A fast yet portable and reflectable struct library for Scheme using syntax-rules and macro-defining macros
This article covers the implementation of a fast yet flexible struct system in Scheme using syntax-rules and macro-defining macros. I was inspired by Oleg's article on how to build "identifiers" with syntax-rules.
Oleg points out that a common criticism of syntax-rules
macros--that they cannot produce new identifiers--is true but
misguided.
Using macro-defining macros, we can achieve substantially the same
effect as creating new identifiers.
Oleg proves this by building a basic record library using R5RS scheme.
For example, we can replace (make-foo field-value ...)
with
(make foo field-value ...)
and (foo->x struct)
with
(foo x struct)
.
The library below is based on Scheme's vectors, so it should have
performance on par with using a struct
in C.
Even the overhead of computing the index of the field is
melted away at compile-time.
The information necessary for run-time reflection is also computed
purely at compile-time, since the quote
form must (by
definition) yield a compile-time global data structure.
For instance, (make foo field-value ...)
expands into
(vector '(information about the struct and its fields) field-value ...)
.
And, (foo x struct)
will become (vector-ref struct
3)
at compile-time.
[Actually, it will expand into (vector-ref obj (+ 1 (+ 1 (+ 1
0)))
, but all Scheme compilers will fold the constants at
compile time.]
At the same time, (foo get 'x struct)
can use the
information stored in the struct to reflectivly compute the index of
field x
at run-time.
Thus, programmers don't have to choose between reflectivity and performance.
All of the code below uses pure R5RS and syntax-rules.
Vector-based struct library interface
A syntax-rules macro cannot introduce new identifiers, but it can
bind given identifiers to macros.
Thus, the core trick for the vector struct library is that
(define-vector-struct name field ...)
expands into
(define-syntax name ...)
.
The efficient, compile-time interface for the vector struct library is then:
(make name field-values ...)
to allocate a new vector struct.(name fields)
to get a compile-time list of the field names as symbols.(name index-of field)
to compute the offset of field at compile time.(name field struct)
to inline the access to field.(name field set! struct value)
to inline the mutation of field.(name ? struct)
to inline the type test.
For convenience, Curried forms of the above are also provided; for example:
(name field)
is the accessor for field.(name field set!)
is the mutator for field.(name ?)
is the predicate for the struct name.
It is also possible to look up the a field at run-time given its symbol.
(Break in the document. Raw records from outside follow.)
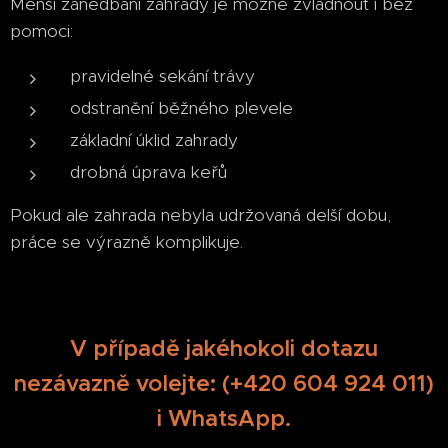
Menší zanedbání zahrady je možné zvládnout i bez
pomoci:
pravidelné sekání trávy
odstranění běžného plevele
základní úklid zahrady
drobná úprava keřů
Pokud ale zahrada nebyla udržovaná delší dobu,
práce se výrazně komplikuje.
V případě jakéhokoli dotazu
nezávazně volejte: (+420 604 924 011)
i WhatsApp.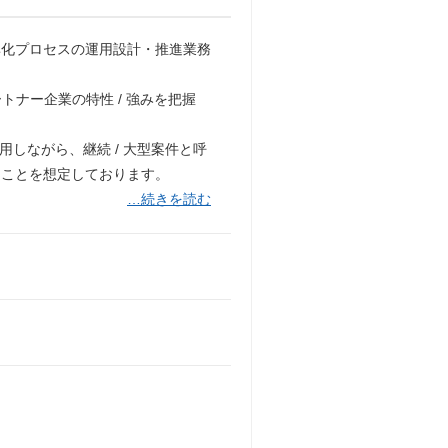
率化プロセスの運用設計・推進業務
ナー企業の特性 / 強みを把握
用しながら、継続 / 大型案件と呼
くことを想定しております。
…続きを読む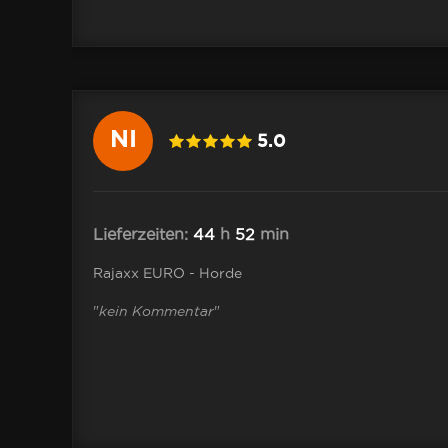
NI
5.0
Lieferzeiten:
44
h
52
min
Rajaxx EURO - Horde
"
kein Kommentar
"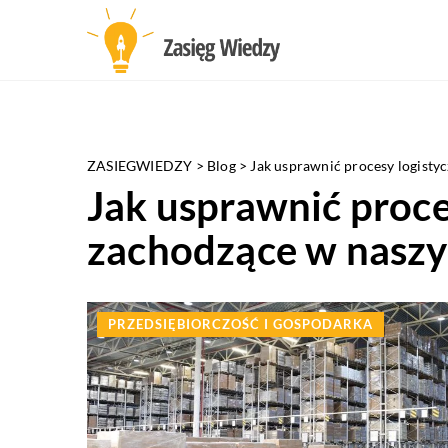
ZASIEGWIEDZY
>
Blog
>
Jak usprawnić procesy logisty
Jak usprawnić proce
zachodzące w naszy
PRZEDSIĘBIORCZOŚĆ I GOSPODARKA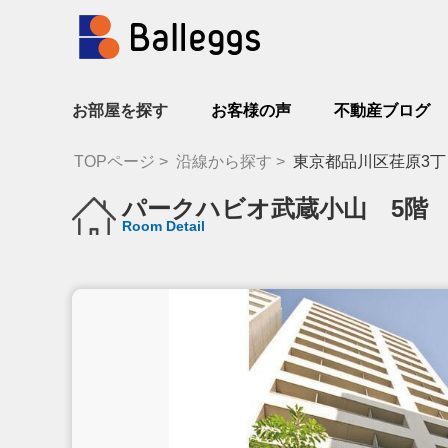
お部屋を探す
お客様の声
不動産ブログ
TOPページ
沿線から探す
東京都品川区荏原3丁
パークハビオ武蔵小山 5階
Room Detail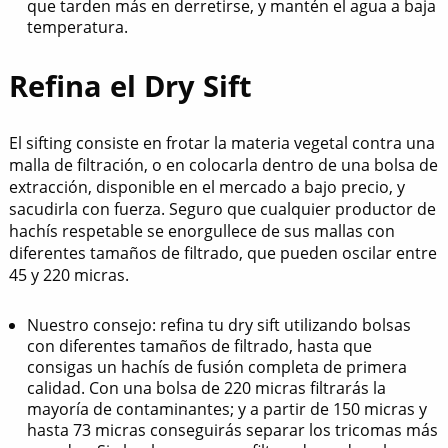
que tarden más en derretirse, y mantén el agua a baja
temperatura.
Refina el Dry Sift
El sifting consiste en frotar la materia vegetal contra una
malla de filtración, o en colocarla dentro de una bolsa de
extracción, disponible en el mercado a bajo precio, y
sacudirla con fuerza. Seguro que cualquier productor de
hachís respetable se enorgullece de sus mallas con
diferentes tamaños de filtrado, que pueden oscilar entre
45 y 220 micras.
Nuestro consejo: refina tu dry sift utilizando bolsas
con diferentes tamaños de filtrado, hasta que
consigas un hachís de fusión completa de primera
calidad. Con una bolsa de 220 micras filtrarás la
mayoría de contaminantes; y a partir de 150 micras y
hasta 73 micras conseguirás separar los tricomas más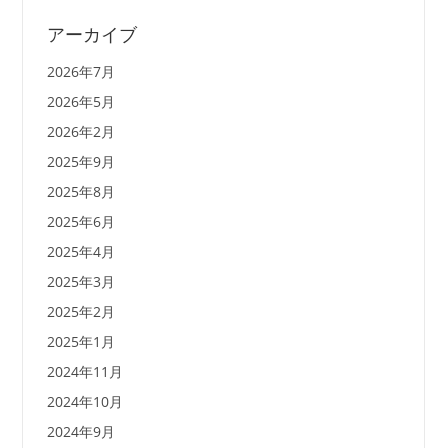
アーカイブ
2026年7月
2026年5月
2026年2月
2025年9月
2025年8月
2025年6月
2025年4月
2025年3月
2025年2月
2025年1月
2024年11月
2024年10月
2024年9月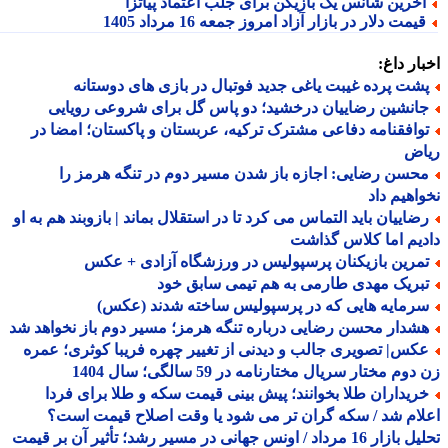
خرین شانس یک بازیکن برای جلب اعتماد پیاتزا
یمت دلار در بازار آزاد امروز جمعه 16 مرداد 1405
ار داغ:
شت پرده غیبت یاغی جدید فوتبال در بازی های دوستانه
انشین رضاییان درخشید؛ دو پاس گل برای شروعی رویایی
وافقنامه دفاعی مشترک ترکیه، عربستان و پاکستان؛ امضا در
اض
حسن رضایی: اجازه باز شدن مسیر دوم در تنگه هرمز را
اهیم داد
ضاییان باید التماس می کرد تا در استقلال بماند | بازوبند هم به او
یم اما کلاس گذاشت
مرین بازیکنان پرسپولیس در ورزشگاه آزادی + عکس
بریک مهدی طارمی به هم تیمی سابق خود
رمایه هایی که در پرسپولیس ساخته شدند (عکس)
شدار محسن رضایی درباره تنگه هرمز؛ مسیر دوم باز نخواهد شد
کس| تصویری جالب و دیدنی از تغییر چهره فریبا کوثری؛ عمره
وم مختار سریال مختارنامه در 59 سالگی؛ سال 1404
ریداران طلا بخوانند؛ پیش بینی قیمت سکه و طلا برای فردا
ام شد / سکه گران تر می شود یا وقت اصلاح قیمت است؟
تحلیل بازار 16 مرداد / اونس جهانی در مسیر رشد؛ تأثیر آن بر قیمت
Thus, for convenience, there are also run-time variants of the above:
(name get field-exp struct)
evaluates field-exp to a symbol, and then fetches that field.(name set! field-exp struct value)
evaluates field-exp to a symbol, and then mutates that field.
The expected Curried forms of the above are also provided.
Finally, one need not even know the type of the struct to interact with it. The name of the struct and its field names are embedded in the first field of the vector as a compile-time quoted list constant. Hence, the library provides the following reflective methods:
(vector-struct? value)
is true if the supplied value is a vector-struct.(vector-struct->name struct)
returns the name of the vector struct.(vector-struct->fields struct)
returns a list of field names.(vector-struct-get struct field-exp)
returns the value of the field.(vector-struct-set! struct field-exp value)
mutates the field.
This library provides a fast, efficient implementation of structs based on vectors.
Where speed is concerned, programmers can use the first set of
commands, which desugars directly into (vector ...)
,
(vector-ref ...)
and (vector-set! ...)
with
no compile-time overhead.
Where more run-time flexibility is required, programmers can choose
the second set commands, which offers the ability to look-up and
mutate fields based on run-timed-generated symbol names when the type
of the struct is still known.
The third (purely reflective) set of commands, while least efficient,
is perfectly suited for applications where run-time reflection is
convenient (e.g. databases and web programming).